While you may have heard that Cranberry juice can cure a urinary tract infection, there are mixed reviews. There are properties in Cranberry juice that prevent bacteria from invading the walls of the bladder. It appears that it may prevent a urinary tract infection from taking hold. Some women who are prone to UTIs have seen preventative results with Cranberry juice.
However, there is no conclusive proof that it will cure the infection. So, if you contract a urinary tract infection there is no harm in drinking Cranberry juice, it just may not as effective as you want it to be.

When should I see my doctor for a UTI?

It is recommended that you make an appointment to see your doctor as soon as you start experiencing symptoms. If you find that you keep getting UTIs, you may want to discuss this with your doctor. He may ask you questions regarding your lifestyle and habits. This could help him suggest preventative measures for you.

How are UTIs treated?

The sooner you consult your doctor, the sooner relief will be yours. Your doctor will prescribe antibiotics for your urinary tract infection.
These are fast-acting antibiotics, you may start to feel relief in the next day or so.

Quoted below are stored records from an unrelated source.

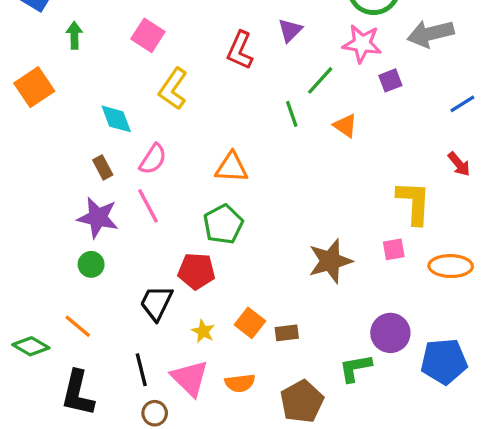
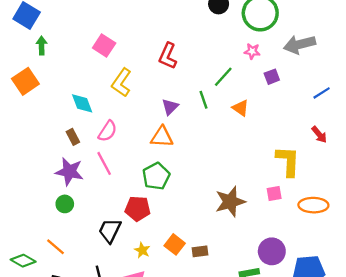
purple triangle: (290, 30) -> (170, 107), moved
green arrow: (74, 35) -> (42, 45), moved
pink star: (362, 44) -> (252, 51), size x0.6

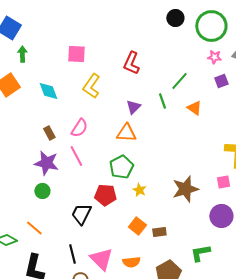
pink square: (104, 45) -> (76, 54), turned -30
pink star: (252, 51) -> (214, 57), moved
cyan diamond: (82, 103) -> (48, 91), moved
yellow star: (142, 250) -> (139, 190), moved
purple circle: (272, 251) -> (221, 216), moved

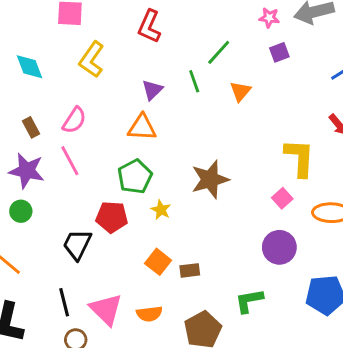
orange triangle: (194, 108) -> (240, 91), turned 35
pink square: (223, 182) -> (282, 198), turned -32
brown star: (185, 189) -> (210, 179), moved

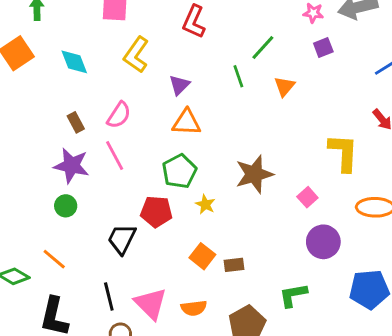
purple triangle: (152, 90) -> (179, 85), moved
pink square: (282, 198) -> (307, 197), moved

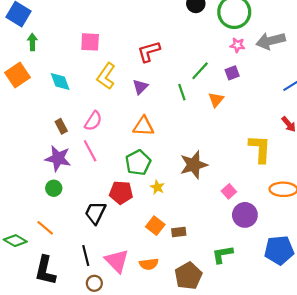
red L-shape: (194, 22) -> (149, 52), turned 50
purple square: (323, 48) -> (232, 73), moved
purple triangle: (179, 85) -> (140, 87), moved
pink square: (307, 197) -> (229, 191), moved

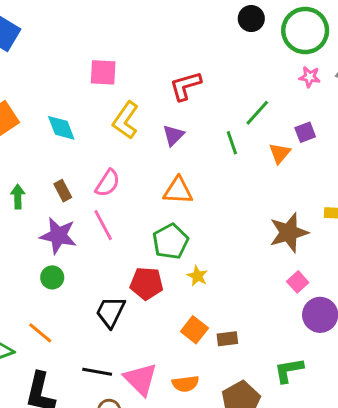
green arrow: (32, 42) -> (18, 197), moved
purple square: (232, 73) -> (305, 132), moved
brown star: (194, 165) -> (289, 233), moved
black line: (86, 256) -> (97, 372), turned -66

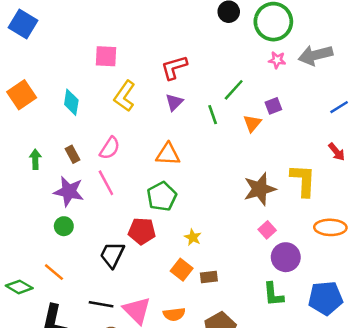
cyan diamond: (61, 128) -> (71, 102), turned 30
purple triangle: (173, 135) -> (174, 102), moved
yellow star: (197, 276) -> (193, 237), moved
green L-shape: (289, 370) -> (273, 294), moved, turned -85

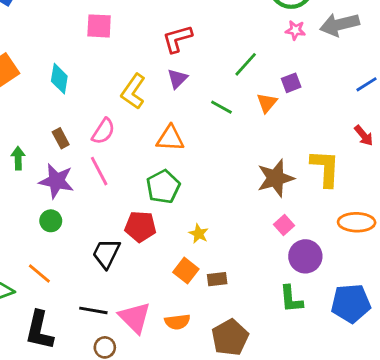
yellow L-shape: (125, 96) -> (133, 91), moved
green line: (213, 115) -> (221, 107), moved, turned -42
green arrow: (35, 159) -> (18, 158), moved

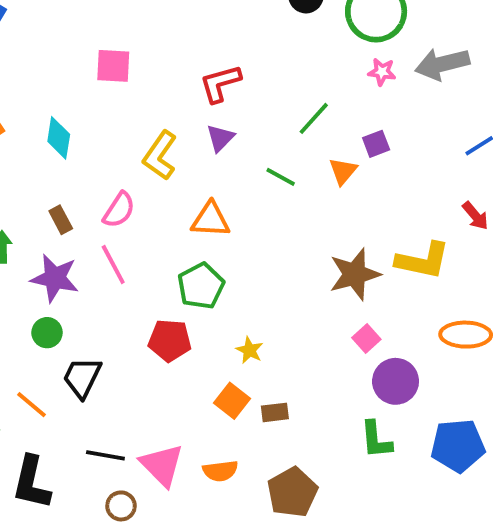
yellow L-shape: (325, 168) -> (423, 261), turned 99
black trapezoid: (106, 254) -> (82, 377), moved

What happens if you let a UTI go untreated?

You should never ignore a urinary tract infection. An untreated urinary tract infection may spread from the bladder to the kidney. This may cause permanent damage to your kidney resulting in diminished kidney function. If the infection persists in may reach the blood causing sepsis, which can be life-threatening.

Why are women more prone to UTIs than men?

Infections are easier for women to contract since the female urethra is shorter. The male urethra being longer protects against bacteria transfer. Men also have the added advantage of prostate fluid which carries antibacterial properties.

What should I do if I get UTI after using spermicides?

If you notice that spermicides are giving your UTIs. You may want to stop using them. There are other forms of birth control that can be explored that may not present a problem.

  • Condoms (without spermicides)
  • Diaphram
  • intrauterine device
  • Pill
  • Birth control patch

While urinary tract infections are a nasty business, you need not suffer needlessly. They are pretty easy to treat and there are preventative steps that can be taken.


  1. Flores-Mireles, A. L., Walker, J. N., Caparon, M., & Hultgren, S. J. (2015). Urinary tract infections: epidemiology, mechanisms of infection and treatment options. Nature reviews. Microbiology13(5), 269–284.
  2. Kang, C. I., Kim, J., Park, D. W., Kim, B. N., Ha, U. S., Lee, S. J., Yeo, J. K., Min, S. K., Lee, H., & Wie, S. H. (2018). Clinical Practice Guidelines for the Antibiotic Treatment of Community-Acquired Urinary Tract Infections. Infection & chemotherapy50(1), 67–100.